• _WORK INSTRUCTIONS_: In the material below, begin at the line that has "Loki Almost Wore Iconic Marvel", stop after the line that has "Starring: Temuera Morrison, Ming-Na Wen", and transcribe those lines exactly, without pictures.

• _RECORDED INFORMATION_:
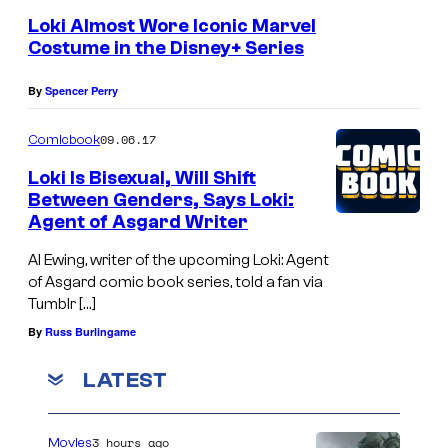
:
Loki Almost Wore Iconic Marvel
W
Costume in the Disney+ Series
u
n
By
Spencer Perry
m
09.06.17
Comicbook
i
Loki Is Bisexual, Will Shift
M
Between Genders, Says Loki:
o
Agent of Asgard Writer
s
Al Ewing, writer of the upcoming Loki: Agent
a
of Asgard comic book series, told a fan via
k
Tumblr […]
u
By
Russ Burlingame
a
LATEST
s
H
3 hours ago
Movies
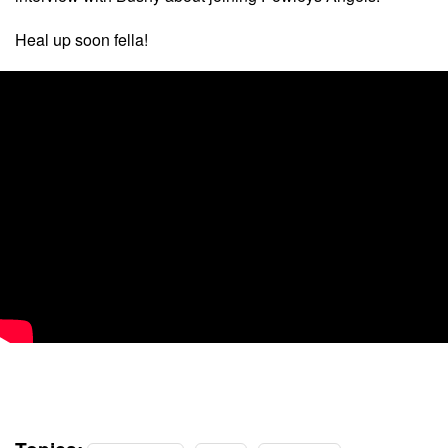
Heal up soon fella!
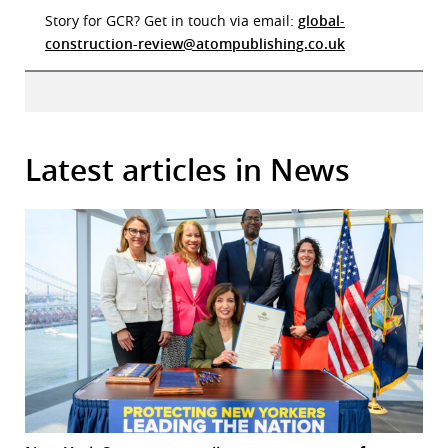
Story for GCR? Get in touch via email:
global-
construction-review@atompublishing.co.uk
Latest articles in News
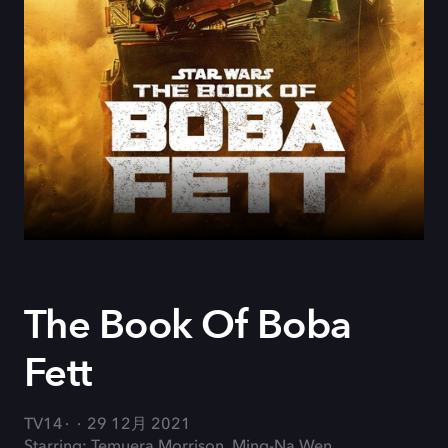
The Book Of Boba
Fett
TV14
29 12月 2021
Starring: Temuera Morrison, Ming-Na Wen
...
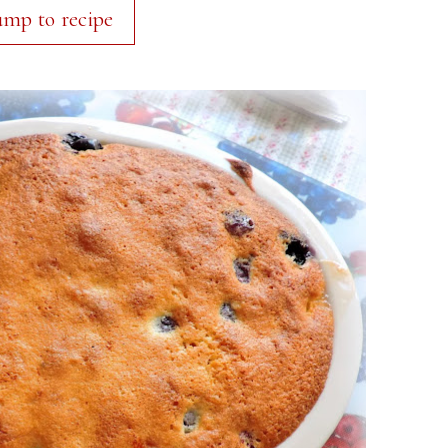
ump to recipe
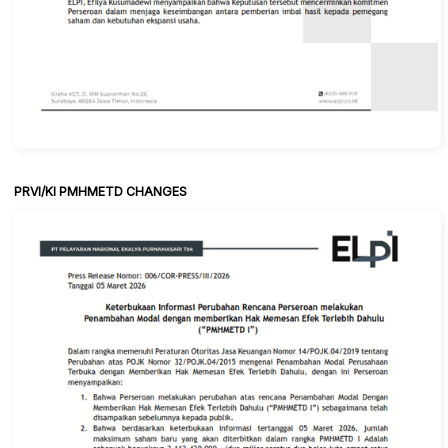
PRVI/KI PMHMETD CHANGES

• _SOLVED PROBLEM_:
Loki Almost Wore Iconic Marvel
W
Costume in the Disney+ Series
u
n
By
Spencer Perry
m
09.06.17
Comicbook
i
Loki Is Bisexual, Will Shift
M
Between Genders, Says Loki:
o
Agent of Asgard Writer
s
Al Ewing, writer of the upcoming Loki: Agent
a
of Asgard comic book series, told a fan via
k
Tumblr […]
u
By
Russ Burlingame
a
LATEST
s
H
3 hours ago
Movies
Heal up soon fella!
Story for GCR? Get in touch via email:
global-
construction-review@atompublishing.co.uk
Latest articles in News
The Book Of Boba
Fett
TV14
29 12月 2021
Starring: Temuera Morrison, Ming-Na Wen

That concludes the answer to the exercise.